Characteristics of patients undergoing cholecystectomy on acute care versus non-acute care services

Author(s):
Tynan Friend; Alexandra Halevi; Adam Aluisio; Daithi Heffernan; Brent Emigh; Tareq Kheirbek; Stephanie Lueckel; Charles A Adams; Benjamin Hall; Sean Monaghan; Andrew Stephen

Background:

Nationally, greater than 700,000 cholecystectomies are performed annually. The acute care surgery (ACS) model has shown benefits in costs and length of stay for management of gallbladder pathology but little has been described about characteristics of patients who are managed by ACS compared to non-ACS services.

Hypothesis:

.

Methods:

Retrospective review of laparoscopic cholecystectomy(CCY) at a tertiary center between March 2015 and January 2024. Weighted means of median age and income of patient zip code, along with categorical characteristics, were compared between those treated by ACS versus non-ACS services. Census data representing the 5 most common zip codes on each service were compared.

Results:

1,724 CCY were performed by ACS and 2,104 by non-ACS(Table 1). Patients treated by ACS were from zip codes with lower median income ($72,040 vs $82,617;p<0.001) and more often had Medicaid coverage(24.5% vs 12.2%;p<0.001) compared to those treated on non-ACS services.
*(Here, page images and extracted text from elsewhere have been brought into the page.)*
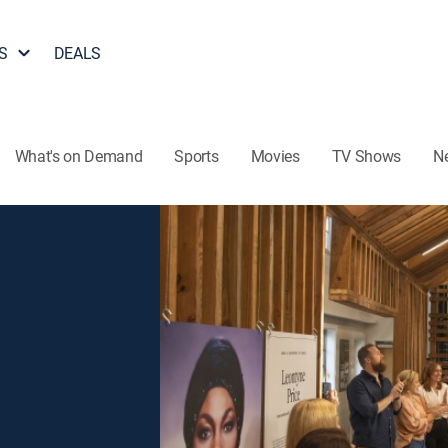
S
DEALS
What's on Demand
Sports
Movies
TV Shows
N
ACS patients were more often of Hispanic/Latinx origin (38.1% vs 17.3%;p<0.001), of non-white race(46.2% vs 23.0%;p<0.001), and were more likely to have a diagnosis of acute cholecystitis(49.7% vs 46.9%;p =0.003). 4 of the top 5 most common zip codes represented by patients on ACS services were within 3 miles of the hospital compared to 0 of the top 5 for patients on non-ACS services (Figure 1). Patients from the state’s five wealthiest zip codes were more often treated by non-ACS services(102 non-ACS vs 41 ACS;p<0.001), and the second and third poorest zip codes were among the 5 most frequent of those treated on ACS services.

Conclusions:

These differences highlight the role of ACS services in reducing healthcare disparities by directly improving care for those most underserved, while generating value for non-ACS services by facilitating practice expansion to areas with higher-reimbursing patients.